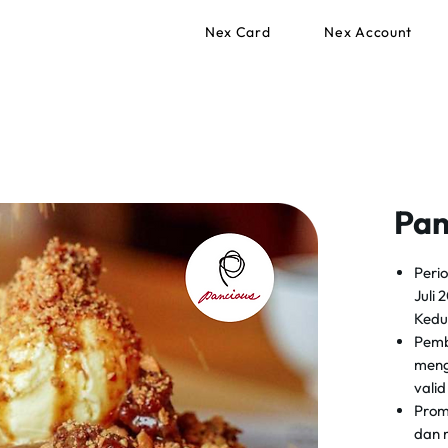
Nex Card
Nex Account
Pan
Peri
Juli 
Kedu
Pemb
meng
vali
Prom
dan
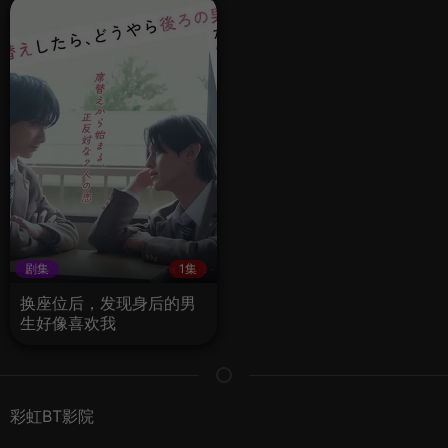
剧集
1集
换座位后，发现身后的男
生好像喜欢我
彩虹BT影院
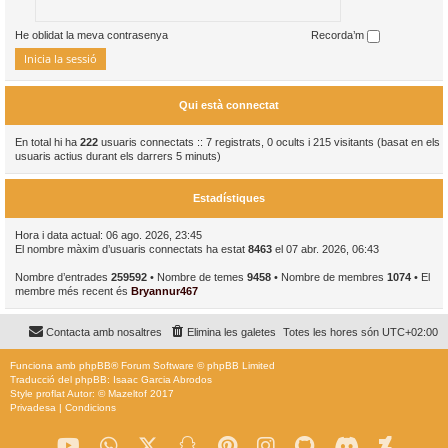
He oblidat la meva contrasenya
Recorda’m
Qui està connectat
En total hi ha
222
usuaris connectats :: 7 registrats, 0 ocults i 215 visitants (basat en els
usuaris actius durant els darrers 5 minuts)
Estadístiques
Hora i data actual: 06 ago. 2026, 23:45
El nombre màxim d’usuaris connectats ha estat
8463
el 07 abr. 2026, 06:43
Nombre d’entrades
259592
• Nombre de temes
9458
• Nombre de membres
1074
• El
membre més recent és
Bryannur467
Contacta amb nosaltres
Elimina les galetes
Totes les hores són
UTC+02:00
Funciona amb
phpBB
® Forum Software © phpBB Limited
Traducció del phpBB: Isaac Garcia Abrodos
Style
proflat
Autor: ©
Mazeltof
2017
Privadesa
|
Condicions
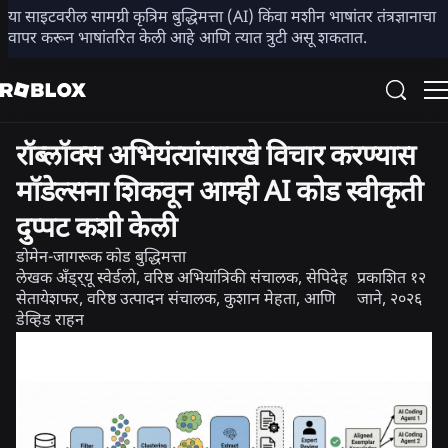
या साइटवरील सामग्री कृत्रिम बुद्धिमत्ता (AI) किंवा मशीन भाषांतर तंत्रज्ञानाचा
शेअर करा
वापर करून भाषांतरित केली आहे आणि त्यात त्रुटी असू शकतात.
अभियांत्रिकी
रॉब्लॉक्स अभियंत्यांसारखे विचार करण्यास
मॉडेल्सना शिकवून आम्ही AI कोड स्वीकृती
दुप्पट कशी केली
डोमेन-जागरूक कोड बुद्धिमत्ता
लेखक
अँड्र्यू स्वेर्डलो, वरिष्ठ अभियांत्रिकी संचालक, सेपिदेह
प्रकाशित
१२
सेतायेशफर, वरिष्ठ उत्पादन संचालक, कुशान मेहता, आणि
जाने, २०२६
डेव्हिड राहन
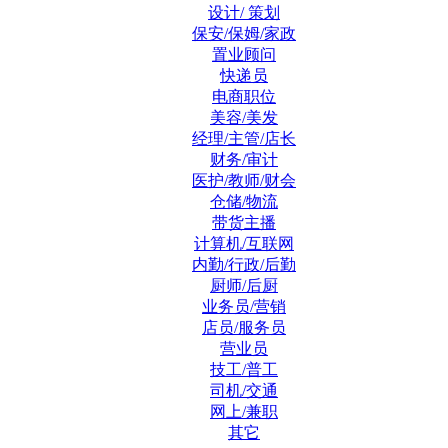
设计/ 策划
保安/保姆/家政
置业顾问
快递员
电商职位
美容/美发
经理/主管/店长
财务/审计
医护/教师/财会
仓储/物流
带货主播
计算机/互联网
内勤/行政/后勤
厨师/后厨
业务员/营销
店员/服务员
营业员
技工/普工
司机/交通
网上/兼职
其它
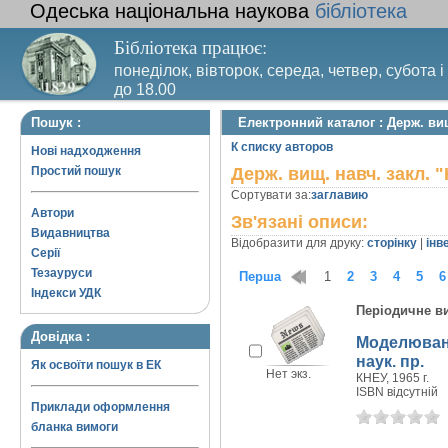
Одеська національна наукова
бібліотека
Бібліотека працює:
понеділок, вівторок, середа, четвер, субота і
до 18.00
Вихідний день – п’ятниця. Останній четвер м
Пошук :
Електронний каталог : Держ. вищ
санітарний день
К списку авторов
Нові надходження
Простий пошук
Держ. вищ. навч. закл. "
Сортувати за:
заглавию
Автори
Зв'язані описи:
Видавництва
Відобразити для друку:
сторінку
|
інв
Серії
Тезауруси
Перша
1
2
3
4
5
6
Індекси УДК
Періодичне в
Довідка :
Моделюванн
наук. пр.
Як освоїти пошук в ЕК
Нет экз.
КНЕУ, 1965 г.
ISBN відсутній
Приклади оформлення
бланка вимоги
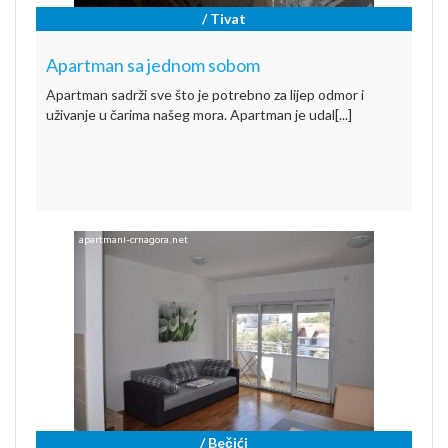
/ Tivat
Apartman sa jednom sobom
Apartman sadrži sve što je potrebno za lijep odmor i
uživanje u čarima našeg mora. Apartman je udal[...]
/ Bečići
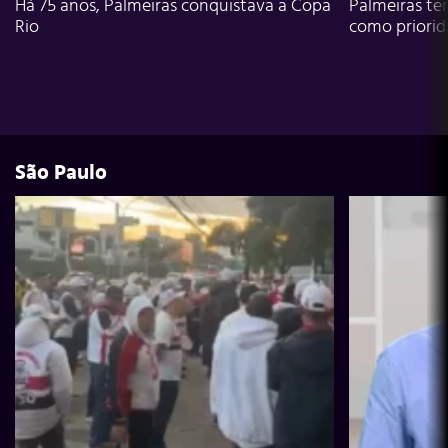
Há 75 anos, Palmeiras conquistava a Copa
Palmeiras te
Rio
como priori
São Paulo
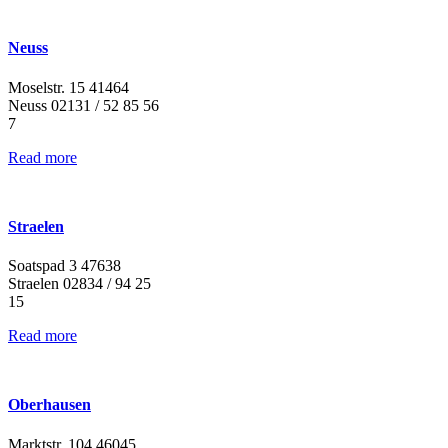
Neuss
Moselstr. 15 41464
Neuss 02131 / 52 85 56
7
Read more
Straelen
Soatspad 3 47638
Straelen 02834 / 94 25
15
Read more
Oberhausen
Marktstr. 104 46045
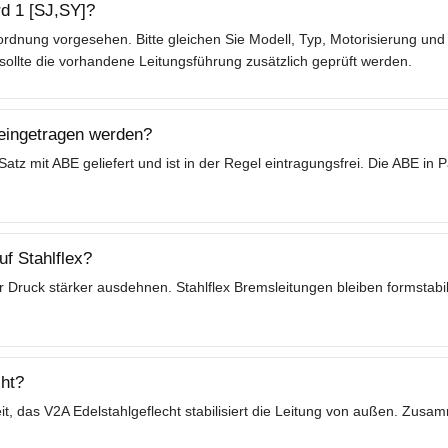
rd 1 [SJ,SY]?
rdnung vorgesehen. Bitte gleichen Sie Modell, Typ, Motorisierung und 
lte die vorhandene Leitungsführung zusätzlich geprüft werden.
 eingetragen werden?
tz mit ABE geliefert und ist in der Regel eintragungsfrei. Die ABE in
f Stahlflex?
 Druck stärker ausdehnen. Stahlflex Bremsleitungen bleiben formstabil
ht?
t, das V2A Edelstahlgeflecht stabilisiert die Leitung von außen. Zusa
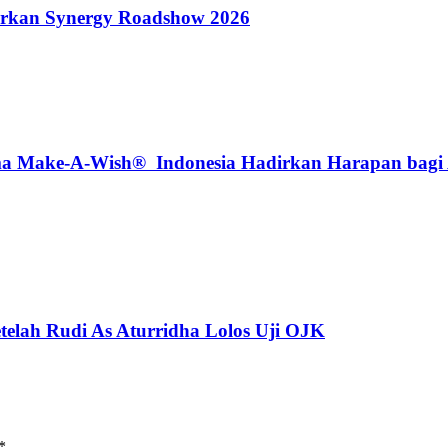
rkan Synergy Roadshow 2026
Make-A-Wish® Indonesia Hadirkan Harapan bagi An
telah Rudi As Aturridha Lolos Uji OJK
*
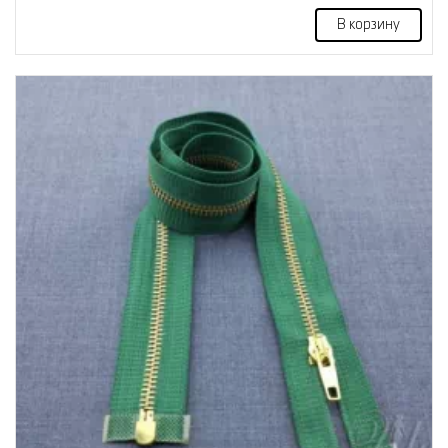
В корзину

**What you are asked to do**
Keep every word of the material exactly as given. Drop the pictures.

**Your response**
Nex Card
Nex Account
Pan
Peri
Juli 
Kedu
Pemb
meng
vali
Prom
dan
剧集
1集
换座位后，发现身后的男
生好像喜欢我
彩虹BT影院
He oblidat la meva contrasenya
Recorda’m
Qui està connectat
En total hi ha
222
usuaris connectats :: 7 registrats, 0 ocults i 215 visitants (basat en els
usuaris actius durant els darrers 5 minuts)
Estadístiques
Hora i data actual: 06 ago. 2026, 23:45
El nombre màxim d’usuaris connectats ha estat
8463
el 07 abr. 2026, 06:43
Nombre d’entrades
259592
• Nombre de temes
9458
• Nombre de membres
1074
• El
membre més recent és
Bryannur467
Contacta amb nosaltres
Elimina les galetes
Totes les hores són
UTC+02:00
Funciona amb
phpBB
® Forum Software © phpBB Limited
Traducció del phpBB: Isaac Garcia Abrodos
Style
proflat
Autor: ©
Mazeltof
2017
Privadesa
|
Condicions
या साइटवरील सामग्री कृत्रिम बुद्धिमत्ता (AI) किंवा मशीन भाषांतर तंत्रज्ञानाचा
शेअर करा
वापर करून भाषांतरित केली आहे आणि त्यात त्रुटी असू शकतात.
अभियांत्रिकी
रॉब्लॉक्स अभियंत्यांसारखे विचार करण्यास
मॉडेल्सना शिकवून आम्ही AI कोड स्वीकृती
दुप्पट कशी केली
डोमेन-जागरूक कोड बुद्धिमत्ता
लेखक
अँड्र्यू स्वेर्डलो, वरिष्ठ अभियांत्रिकी संचालक, सेपिदेह
प्रकाशित
१२
सेतायेशफर, वरिष्ठ उत्पादन संचालक, कुशान मेहता, आणि
जाने, २०२६
डेव्हिड राहन
设计/ 策划
保安/保姆/家政
置业顾问
快递员
电商职位
美容/美发
经理/主管/店长
财务/审计
医护/教师/财会
仓储/物流
带货主播
计算机/互联网
内勤/行政/后勤
厨师/后厨
业务员/营销
店员/服务员
营业员
技工/普工
司机/交通
网上/兼职
其它
Одеська національна наукова
бібліотека
Бібліотека працює:
понеділок, вівторок, середа, четвер, субота і
до 18.00
Вихідний день – п’ятниця. Останній четвер м
Пошук :
Електронний каталог : Держ. вищ
санітарний день
К списку авторов
Нові надходження
Простий пошук
Держ. вищ. навч. закл. "
Сортувати за:
заглавию
Автори
Зв'язані описи:
Видавництва
Відобразити для друку:
сторінку
|
інв
Серії
Тезауруси
Перша
1
2
3
4
5
6
Індекси УДК
Періодичне в
Довідка :
Моделюванн
наук. пр.
Як освоїти пошук в ЕК
Нет экз.
КНЕУ, 1965 г.
ISBN відсутній
Приклади оформлення
бланка вимоги
/ Tivat
Apartman sa jednom sobom
Apartman sadrži sve što je potrebno za lijep odmor i
uživanje u čarima našeg mora. Apartman je udal[...]
/ Bečići
Há 75 anos, Palmeiras conquistava a Copa
Palmeiras te
Rio
como priori
São Paulo
Neuss
Moselstr. 15 41464
Neuss 02131 / 52 85 56
7
Read more
Straelen
Soatspad 3 47638
Straelen 02834 / 94 25
15
Read more
Oberhausen
Marktstr. 104 46045
rd 1 [SJ,SY]?
rdnung vorgesehen. Bitte gleichen Sie Modell, Typ, Motorisierung und 
lte die vorhandene Leitungsführung zusätzlich geprüft werden.
 eingetragen werden?
tz mit ABE geliefert und ist in der Regel eintragungsfrei. Die ABE in
f Stahlflex?
 Druck stärker ausdehnen. Stahlflex Bremsleitungen bleiben formstabil
ht?
t, das V2A Edelstahlgeflecht stabilisiert die Leitung von außen. Zusa
rkan Synergy Roadshow 2026
Make-A-Wish® Indonesia Hadirkan Harapan bagi An
telah Rudi As Aturridha Lolos Uji OJK
*
В корзину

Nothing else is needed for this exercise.